Quick Facts — MassageGo In-Room Service
- Service area:
- Ho Chi Minh City — all districts
- Session lengths:
- 60, 90, and 120 minutes
- Starting from:
- 500,000 VND (60-min foot massage)
- Booking:
- WhatsApp or website — confirmed in ~30 min
- Notice required:
- 1–3 hours for same-day bookings
- Payment:
- Cash to therapist after the session
The Short Answer: Yes, But It Shouldn't Be Unbearable
Deep tissue massage is designed to reach the deeper layers of muscle and connective tissue. That means working through surface tension to access chronically tight areas — which does involve pressure that most people would describe as uncomfortable. Some discomfort is not only normal, it's often the sign that the therapist is doing their job.

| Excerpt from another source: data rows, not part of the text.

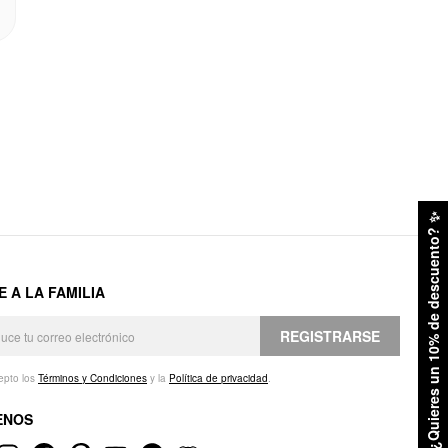
✨
¿Quieres un 10% de descuento?
E A LA FAMILIA
REGISTRARSE
epto los
Términos y Condiciones
y la
Política de privacidad
.
ENOS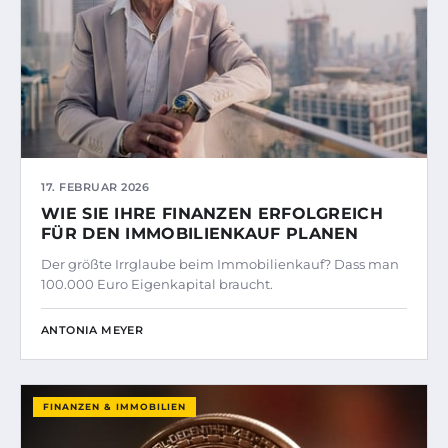
17. FEBRUAR 2026
WIE SIE IHRE FINANZEN ERFOLGREICH
FÜR DEN IMMOBILIENKAUF PLANEN
Der größte Irrglaube beim Immobilienkauf? Dass man
100.000 Euro Eigenkapital braucht.
ANTONIA MEYER
FINANZEN & IMMOBILIEN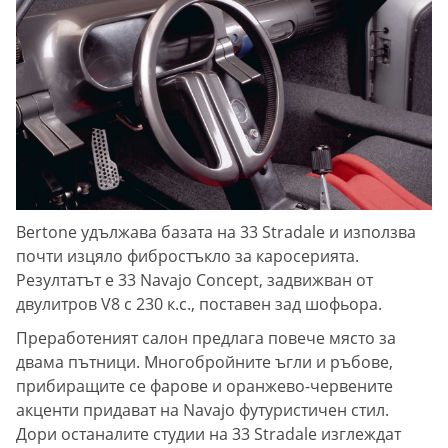
Bertone удължава базата на 33 Stradale и използва
почти изцяло фибростъкло за каросерията.
Резултатът е 33 Navajo Concept, задвижван от
двулитров V8 с 230 к.с., поставен зад шофьора.
Преработеният салон предлага повече място за
двама пътници. Многобройните ъгли и ръбове,
прибиращите се фарове и оранжево-червените
акценти придават на Navajo футуристичен стил.
Дори останалите студии на 33 Stradale изглеждат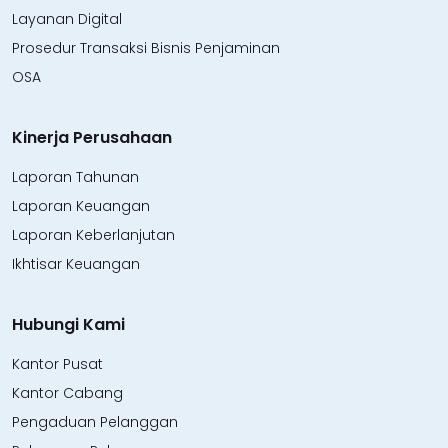
Layanan Digital
Prosedur Transaksi Bisnis Penjaminan
OSA
Kinerja Perusahaan
Laporan Tahunan
Laporan Keuangan
Laporan Keberlanjutan
Ikhtisar Keuangan
Hubungi Kami
Kantor Pusat
Kantor Cabang
Pengaduan Pelanggan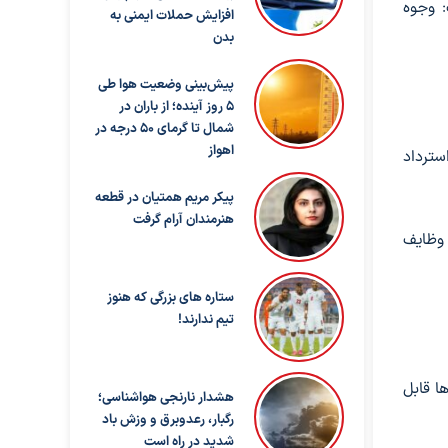
: وجوه
افزایش حملات ایمنی به
بدن
پیش‌بینی وضعیت هوا طی
۵ روز آینده؛ از باران در
شمال تا گرمای ۵۰ درجه در
اهواز
سترداد
پیکر مریم همتیان در قطعه
هنرمندان آرام گرفت
 وظایف
ستاره های بزرگی که هنوز
تیم ندارند!
ا قابل
هشدار نارنجی هواشناسی؛
رگبار، رعدوبرق و وزش باد
شدید در راه است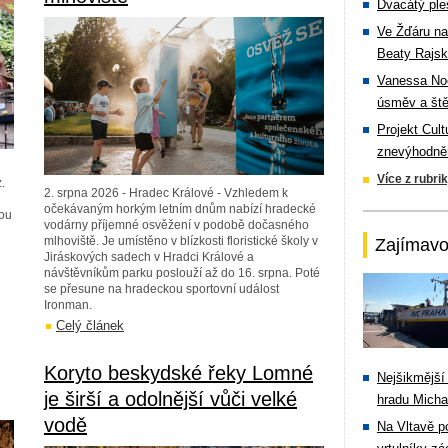
Dvacátý ple
Ve Žďáru na
Beaty Rajsk
Vanessa Noe
úsměv a ště
Projekt Cul
znevýhodněn
h
Více z rubri
.
2. srpna 2026 - Hradec Králové - Vzhledem k
očekávaným horkým letním dnům nabízí hradecké
nou
vodárny příjemné osvěžení v podobě dočasného
mlhoviště. Je umístěno v blízkosti floristické školy v
Zajímavo
Jiráskových sadech v Hradci Králové a
návštěvníkům parku poslouží až do 16. srpna. Poté
se přesune na hradeckou sportovní událost
Ironman.
Celý článek
Koryto beskydské řeky Lomné
Nejšikmější
je širší a odolnější vůči velké
hradu Michal
vodě
Na Vltavě p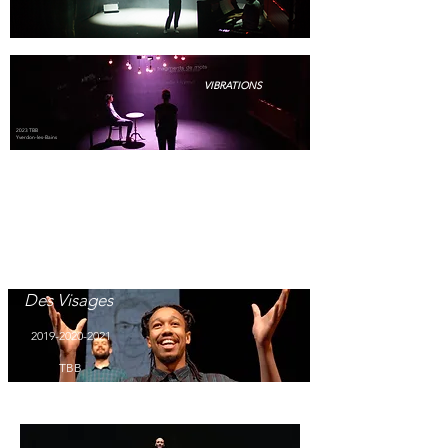
2023 TBB
Yverdon-les-Bains
VIBRATIONS
2023 TBB
Yverdon-les-Bains
D
es Visages
2019-2020-2021
TBB
Yverdon-les-Bains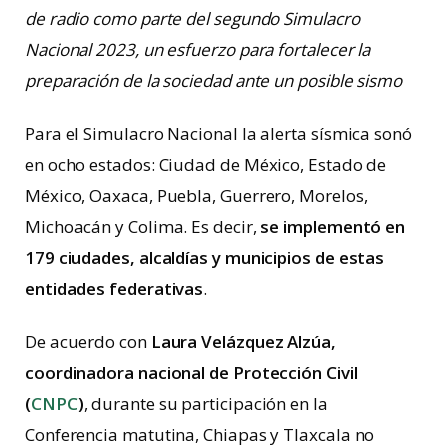
de radio como parte del segundo
Simulacro
Nacional
2023, un esfuerzo para fortalecer la
preparación de la sociedad ante un posible sismo
Para el
Simulacro Nacional la alerta sísmica sonó
en ocho estados: Ciudad de México, Estado de
México, Oaxaca, Puebla, Guerrero, Morelos,
Michoacán y Colima. Es decir,
se implementó en
179 ciudades, alcaldías y municipios de estas
entidades federativas
.
De acuerdo con
Laura Velázquez Alzúa,
coordinadora nacional de Protección Civil
(
CNPC
)
, durante su participación en la
Conferencia matutina, Chiapas y Tlaxcala no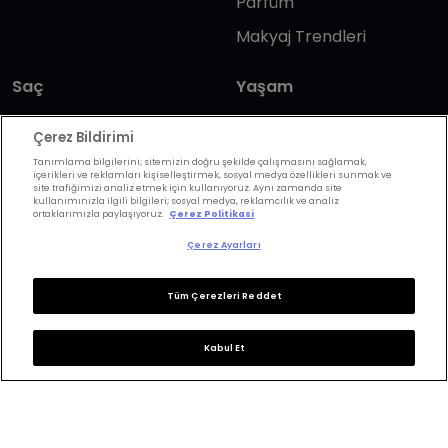
Parfüm
Makyaj Trendleri
Saç
Yaşam
Saç Renkleri
Astroloji
Çerez Bildirimi
Saç Modelleri
Wellbeing
Tanımlama bilgilerini; sitemizin doğru şekilde çalışmasını sağlamak,
içerikleri ve reklamları kişiselleştirmek, sosyal medya özellikleri sunmak ve
Saç Bakımı
Günlük Yaşam
site trafiğimizi analiz etmek için kullanıyoruz. Aynı zamanda site
kullanımınızla ilgili bilgileri; sosyal medya, reklamcılık ve analiz
ortaklarımızla paylaşıyoruz.
Çerez Politikasi
Saç Kesimi
Anne & Bebek
Çerez Ayarları
Erkek Saç
Yükselen Burç
Hesaplama
Kuaförler
Tüm Çerezleri Reddet
Kuafor Bulma
Saç Trendleri
Kabul Et
Bizi takip edin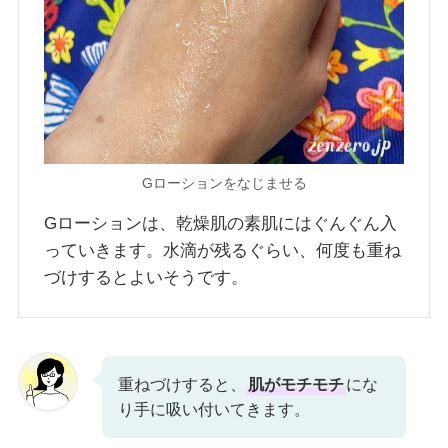
Gローションをなじませる
Gローションは、乾燥肌の素肌にはぐんぐん入
っていきます。水滴が残るぐらい、何度も重ね
づけするとよいそうです。
重ねづけすると、
肌がモチモチ
にな
り手に吸い付いてきます。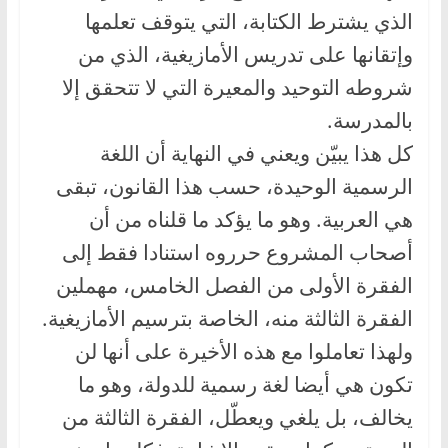
الذي يشترط الكتابة، التي يتوقف تعلمها
وإتقانها على تدريس الأمازيغية، الذي من
شروطه التوحيد والمعيرة التي لا تتحقق إلا
بالمدرسة.
كل هذا يبيّن ويعني في النهاية أن اللغة
الرسمية الوحيدة، حسب هذا القانون، تبقى
هي العربية. وهو ما يؤكد ما قلناه من أن
أصحاب المشروع حرروه استنادا فقط إلى
الفقرة الأولى من الفصل الخامس، مهملين
الفقرة الثالثة منه، الخاصة بترسيم الأمازيغية.
ولهذا تعاملوا مع هذه الأخيرة على أنها لن
تكون هي أيضا لغة رسمية للدولة، وهو ما
يخالف، بل يلغي ويعطّل، الفقرة الثالثة من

But there's a significant difference between productive discomfort and pain you should stop. Understanding that line before your session changes the experience entirely — and helps you communicate with your therapist so you get real results rather than just lying there gritting your teeth.
What Is Deep Tissue Massage, and Why Does It Create Discomfort?
Deep tissue massage uses sustained, firm pressure and slow strokes to reach the deeper muscle layers beneath the superficial tissue. The technique targets adhesions — areas where muscle fibres, tendons, and fascia have bound together into rigid, fibrous knots. These adhesions restrict movement, disrupt circulation, and create the kind of deep aching tension that doesn't respond to light-touch or surface massage.
When a therapist applies direct pressure to an adhesion, the surrounding tissue — which has been tight for potentially weeks or months — has to release. That release process can produce a sensation that ranges from mild pressure to an intense, almost bruising ache. The technical term is referred tenderness: the tissue is responding to sustained compression in a way that activates pain-sensitive nerve fibres.
This is why deep tissue feels different from Swedish or aromatherapy massage. It's not about relaxing the surface. It's about unlocking tension that has built up at a structural level.
Good Pain vs Bad Pain: The Key Distinction
Experienced massage therapists describe it as the distinction between hurt-good and hurt-bad. Learning to recognise these two types of sensation is the most useful thing you can understand before your first session.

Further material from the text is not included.